### Entries supplied
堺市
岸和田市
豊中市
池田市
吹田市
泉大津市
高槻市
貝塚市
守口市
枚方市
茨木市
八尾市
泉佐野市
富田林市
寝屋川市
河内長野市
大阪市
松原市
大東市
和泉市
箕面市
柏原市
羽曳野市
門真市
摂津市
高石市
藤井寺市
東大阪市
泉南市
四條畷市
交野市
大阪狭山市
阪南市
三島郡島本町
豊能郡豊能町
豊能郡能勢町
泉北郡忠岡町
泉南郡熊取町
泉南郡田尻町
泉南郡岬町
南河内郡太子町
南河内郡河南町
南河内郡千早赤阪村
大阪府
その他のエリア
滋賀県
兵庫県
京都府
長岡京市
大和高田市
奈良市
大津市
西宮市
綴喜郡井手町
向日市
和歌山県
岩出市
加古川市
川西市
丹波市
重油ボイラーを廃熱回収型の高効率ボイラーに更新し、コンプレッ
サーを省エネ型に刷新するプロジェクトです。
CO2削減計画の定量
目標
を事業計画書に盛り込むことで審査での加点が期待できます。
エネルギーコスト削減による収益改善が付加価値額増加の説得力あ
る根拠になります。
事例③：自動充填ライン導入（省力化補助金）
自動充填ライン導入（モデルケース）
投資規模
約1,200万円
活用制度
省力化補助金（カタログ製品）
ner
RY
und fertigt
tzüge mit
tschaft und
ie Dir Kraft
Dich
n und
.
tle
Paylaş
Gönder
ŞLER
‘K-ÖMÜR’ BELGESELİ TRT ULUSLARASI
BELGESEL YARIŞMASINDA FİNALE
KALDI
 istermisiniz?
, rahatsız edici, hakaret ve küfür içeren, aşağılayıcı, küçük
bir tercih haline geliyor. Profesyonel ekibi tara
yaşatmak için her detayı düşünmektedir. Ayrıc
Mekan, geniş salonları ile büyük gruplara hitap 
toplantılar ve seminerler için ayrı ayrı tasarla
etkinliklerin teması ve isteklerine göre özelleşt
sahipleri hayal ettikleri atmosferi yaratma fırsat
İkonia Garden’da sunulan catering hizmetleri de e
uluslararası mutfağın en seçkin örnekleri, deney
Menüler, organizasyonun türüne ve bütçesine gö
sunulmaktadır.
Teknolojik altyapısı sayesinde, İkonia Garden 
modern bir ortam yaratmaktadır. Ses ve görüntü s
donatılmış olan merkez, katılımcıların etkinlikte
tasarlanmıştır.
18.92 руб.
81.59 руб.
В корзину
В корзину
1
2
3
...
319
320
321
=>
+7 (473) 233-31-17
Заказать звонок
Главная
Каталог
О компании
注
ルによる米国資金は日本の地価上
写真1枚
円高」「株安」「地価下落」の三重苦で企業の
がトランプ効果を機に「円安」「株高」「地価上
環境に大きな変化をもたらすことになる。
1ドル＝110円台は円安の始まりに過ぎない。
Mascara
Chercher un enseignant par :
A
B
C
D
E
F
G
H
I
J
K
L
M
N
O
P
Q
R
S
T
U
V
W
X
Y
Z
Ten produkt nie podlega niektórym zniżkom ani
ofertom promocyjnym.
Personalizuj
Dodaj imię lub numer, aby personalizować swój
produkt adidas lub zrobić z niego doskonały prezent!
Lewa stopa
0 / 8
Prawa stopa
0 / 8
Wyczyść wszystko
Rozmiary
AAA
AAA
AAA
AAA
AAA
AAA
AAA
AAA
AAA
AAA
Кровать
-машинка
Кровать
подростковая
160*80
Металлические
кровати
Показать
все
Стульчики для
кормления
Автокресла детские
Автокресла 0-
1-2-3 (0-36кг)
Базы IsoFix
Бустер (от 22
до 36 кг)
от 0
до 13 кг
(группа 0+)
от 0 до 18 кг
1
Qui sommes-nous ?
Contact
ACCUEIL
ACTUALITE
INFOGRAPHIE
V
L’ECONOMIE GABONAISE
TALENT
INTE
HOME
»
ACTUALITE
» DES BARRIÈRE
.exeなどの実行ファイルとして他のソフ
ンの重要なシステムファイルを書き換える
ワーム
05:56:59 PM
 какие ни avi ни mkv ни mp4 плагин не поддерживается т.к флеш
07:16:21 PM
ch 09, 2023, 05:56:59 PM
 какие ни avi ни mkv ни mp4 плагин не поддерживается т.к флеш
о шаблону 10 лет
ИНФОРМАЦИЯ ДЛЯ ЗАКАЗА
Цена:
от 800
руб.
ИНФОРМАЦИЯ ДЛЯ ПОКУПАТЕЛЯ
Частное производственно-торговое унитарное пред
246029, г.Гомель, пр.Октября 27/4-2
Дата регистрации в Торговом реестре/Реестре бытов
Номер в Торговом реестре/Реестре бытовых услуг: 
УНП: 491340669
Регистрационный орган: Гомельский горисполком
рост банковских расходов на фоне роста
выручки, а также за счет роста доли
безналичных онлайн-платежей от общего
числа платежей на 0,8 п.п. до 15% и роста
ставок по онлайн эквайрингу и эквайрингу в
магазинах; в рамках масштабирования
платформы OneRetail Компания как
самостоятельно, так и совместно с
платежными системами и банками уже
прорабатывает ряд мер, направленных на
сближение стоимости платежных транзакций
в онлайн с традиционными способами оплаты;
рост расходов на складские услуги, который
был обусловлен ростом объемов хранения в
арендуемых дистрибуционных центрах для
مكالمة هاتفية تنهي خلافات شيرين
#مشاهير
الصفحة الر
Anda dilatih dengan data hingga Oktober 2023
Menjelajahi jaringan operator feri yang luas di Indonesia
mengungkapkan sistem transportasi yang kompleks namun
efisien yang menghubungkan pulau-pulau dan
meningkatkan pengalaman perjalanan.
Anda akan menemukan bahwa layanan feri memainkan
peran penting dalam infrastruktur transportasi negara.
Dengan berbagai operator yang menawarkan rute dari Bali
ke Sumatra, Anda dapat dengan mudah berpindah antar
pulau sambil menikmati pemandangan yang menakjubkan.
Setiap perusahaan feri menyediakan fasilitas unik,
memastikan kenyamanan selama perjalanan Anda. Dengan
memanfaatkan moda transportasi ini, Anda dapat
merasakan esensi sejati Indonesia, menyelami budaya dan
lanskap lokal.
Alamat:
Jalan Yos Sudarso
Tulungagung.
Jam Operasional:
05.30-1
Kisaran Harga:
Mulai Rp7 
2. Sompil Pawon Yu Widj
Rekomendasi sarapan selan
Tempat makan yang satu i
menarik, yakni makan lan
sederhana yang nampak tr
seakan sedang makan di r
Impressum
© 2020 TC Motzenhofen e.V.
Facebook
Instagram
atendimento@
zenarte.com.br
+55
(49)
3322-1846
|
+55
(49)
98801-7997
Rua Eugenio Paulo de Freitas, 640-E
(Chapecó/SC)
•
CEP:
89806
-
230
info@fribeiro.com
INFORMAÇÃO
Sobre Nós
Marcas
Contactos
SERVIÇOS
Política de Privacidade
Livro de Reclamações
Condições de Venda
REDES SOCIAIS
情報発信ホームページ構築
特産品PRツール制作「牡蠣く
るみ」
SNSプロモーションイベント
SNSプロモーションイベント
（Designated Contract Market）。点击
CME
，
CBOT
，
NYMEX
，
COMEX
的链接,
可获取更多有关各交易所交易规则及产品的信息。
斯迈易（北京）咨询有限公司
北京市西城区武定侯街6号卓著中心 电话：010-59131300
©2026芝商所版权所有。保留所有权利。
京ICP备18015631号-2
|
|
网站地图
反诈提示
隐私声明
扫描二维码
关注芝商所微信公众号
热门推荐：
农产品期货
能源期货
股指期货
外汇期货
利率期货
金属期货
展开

### Assignment
Whenever a line in the material above holds the string "роста", copy that line in full.

### Solution to this problem
рост банковских расходов на фоне роста
выручки, а также за счет роста доли
числа платежей на 0,8 п.п. до 15% и роста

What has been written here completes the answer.